Global stock markets tumbled again on Monday amid fears that the US Federal Reserve will increase interest rates at a faster pace than expected this year, ending a decade of cheap borrowing, with Wall Street’s Dow Jones index opening almost 300 points down.

The slide in share values of America’s largest industrial businesses followed the dumping of shares on stock markets across

Asia and Europe earlier in the day.

In London, the index of Britain’s top 100 companies stretched its longest losing streak since last November into a fifth day, following a 1.3% fall. The FTSE 100 index tumbled to 7,345, having peaked at almost 7,800 last month.

The Dow Jones index of industrial companies in

New York, which lost 665 points on Friday, dropped a further 290 points when it opened, down almost 1% to 25,314.

Analysts said the sell-off followed concerns that the US central bank would move more quickly to head off the threat from rising inflation by raising interest rates more than three times this year, from 1.5% to nearer 3%.

Hussein Sayed, chief market strategist at currency dealer FXTM, said investors are nervous about the prospect of higher interest rates this year.

“The era of cheap money is ending, and for markets who got addicted to it, it’s undoubtedly bad news,” he said.

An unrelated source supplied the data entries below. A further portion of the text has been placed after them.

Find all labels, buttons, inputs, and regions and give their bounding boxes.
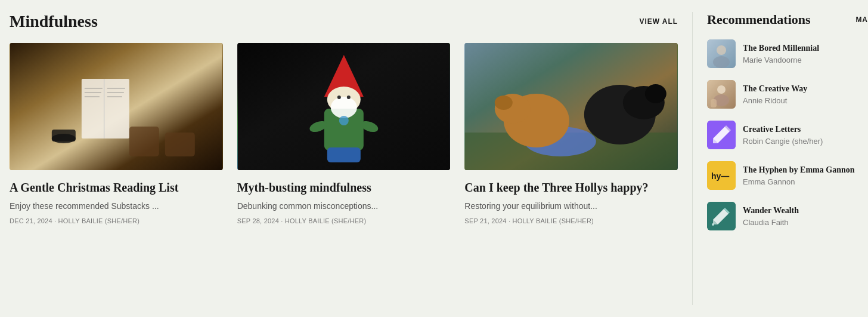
article-image <box>237 43 451 170</box>
svg-rect-3 <box>85 88 103 89</box>
article-excerpt: Restoring your equilibrium without... <box>464 200 678 213</box>
article-title: Myth-busting mindfulness <box>237 180 451 195</box>
recommendation-avatar <box>707 121 736 149</box>
svg-point-35 <box>717 45 726 55</box>
svg-point-32 <box>645 84 666 103</box>
recommendation-info: The Hyphen by Emma Gannon Emma Gannon <box>743 165 868 186</box>
recommendation-info: Creative Letters Robin Cangie (she/her) <box>743 124 868 145</box>
sidebar-more[interactable]: MA <box>855 16 868 24</box>
svg-point-20 <box>330 97 356 118</box>
recommendation-item[interactable]: The Creative Way Annie Ridout <box>707 80 868 109</box>
recommendation-avatar <box>707 39 736 68</box>
svg-point-29 <box>495 96 513 110</box>
svg-rect-12 <box>165 133 195 156</box>
svg-rect-19 <box>327 147 360 162</box>
article-excerpt: Debunking common misconceptions... <box>237 200 451 213</box>
svg-rect-7 <box>107 92 124 93</box>
article-meta: SEP 21, 2024 · HOLLY BAILIE (SHE/HER) <box>464 217 678 224</box>
view-all-link[interactable]: VIEW ALL <box>639 17 678 26</box>
recommendation-title: Wander Wealth <box>743 205 868 216</box>
sidebar: Recommendations MA <box>692 12 868 305</box>
sidebar-title: Recommendations <box>707 12 811 27</box>
svg-rect-8 <box>107 96 122 97</box>
page-container: Mindfulness VIEW ALL <box>0 0 868 317</box>
svg-rect-4 <box>85 92 101 93</box>
svg-text:hy—: hy— <box>711 171 729 181</box>
recommendation-author: Claudia Faith <box>743 218 868 227</box>
recommendation-info: Wander Wealth Claudia Faith <box>743 205 868 226</box>
svg-rect-41 <box>711 99 717 107</box>
svg-rect-6 <box>107 88 125 89</box>
article-meta: SEP 28, 2024 · HOLLY BAILIE (SHE/HER) <box>237 217 451 224</box>
svg-point-46 <box>712 223 714 226</box>
article-card[interactable]: Myth-busting mindfulness Debunking commo… <box>237 43 451 224</box>
articles-grid: A Gentle Christmas Reading List Enjoy th… <box>10 43 678 224</box>
recommendation-title: Creative Letters <box>743 124 868 135</box>
recommendation-author: Marie Vandoorne <box>743 56 868 64</box>
article-card[interactable]: Can I keep the Three Hollys happy? Resto… <box>464 43 678 224</box>
recommendation-item[interactable]: The Bored Millennial Marie Vandoorne <box>707 39 868 68</box>
sidebar-header: Recommendations MA <box>707 12 868 27</box>
article-excerpt: Enjoy these recommended Substacks ... <box>10 200 223 213</box>
article-image <box>10 43 223 170</box>
recommendation-info: The Creative Way Annie Ridout <box>743 84 868 104</box>
article-image <box>464 43 678 170</box>
svg-point-39 <box>717 85 726 94</box>
recommendation-avatar: hy— <box>707 161 736 190</box>
svg-point-23 <box>339 116 348 125</box>
svg-point-36 <box>713 56 730 68</box>
recommendation-title: The Bored Millennial <box>743 43 868 54</box>
article-card[interactable]: A Gentle Christmas Reading List Enjoy th… <box>10 43 223 224</box>
svg-rect-5 <box>85 96 100 97</box>
section-header: Mindfulness VIEW ALL <box>10 12 678 31</box>
svg-rect-2 <box>104 79 105 139</box>
recommendation-title: The Hyphen by Emma Gannon <box>743 165 868 176</box>
recommendation-author: Emma Gannon <box>743 177 868 186</box>
article-title: Can I keep the Three Hollys happy? <box>464 180 678 195</box>
recommendation-avatar <box>707 80 736 109</box>
svg-rect-11 <box>129 127 159 156</box>
main-content: Mindfulness VIEW ALL <box>10 12 692 305</box>
recommendation-author: Annie Ridout <box>743 96 868 105</box>
recommendation-info: The Bored Millennial Marie Vandoorne <box>743 43 868 64</box>
article-title: A Gentle Christmas Reading List <box>10 180 223 195</box>
recommendation-item[interactable]: Wander Wealth Claudia Faith <box>707 202 868 230</box>
svg-point-22 <box>346 96 350 99</box>
recommendation-item[interactable]: Creative Letters Robin Cangie (she/her) <box>707 121 868 149</box>
recommendation-author: Robin Cangie (she/her) <box>743 137 868 146</box>
recommendation-title: The Creative Way <box>743 84 868 94</box>
recommendation-list: The Bored Millennial Marie Vandoorne <box>707 39 868 230</box>
recommendation-avatar <box>707 202 736 230</box>
svg-point-21 <box>337 96 340 99</box>
article-meta: DEC 21, 2024 · HOLLY BAILIE (SHE/HER) <box>10 217 223 224</box>
svg-rect-10 <box>52 130 76 141</box>
section-title: Mindfulness <box>10 12 98 31</box>
recommendation-item[interactable]: hy— The Hyphen by Emma Gannon Emma Ganno… <box>707 161 868 190</box>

The Fed is expected to react to survey data published last week showing that average US wages growth hit 2.9% in January and could go above 3% in the next few months. Wage increases are one of the main components pushing up prices in US shops.

Last week, a member of the Fed’s main interest-rate setting committee, Robert Kaplan, suggested that rates could increase by more than 0.75 percentage points this year should the economy maintain its fast rate of growth and wages continue to rise strongly.

He said: “You will see some inflation pressure this year. I believe that the Fed should be removing accommodation gradually but deliberately.”

Mark Haefele, global chief investment officer of wealth management at UBS, said the bond market, which trades government and corporate debt, remained steady despite recent declines in values that increased the likelihood of defaults.

He said stock market investors should sit tight while bond yields, which measure the risk attached to each bond, remained modest.

“We don’t believe that now is a time to reduce exposure to stocks. As long as the recent rise in bond yields moderates, we are confident that market conditions will remain orderly.”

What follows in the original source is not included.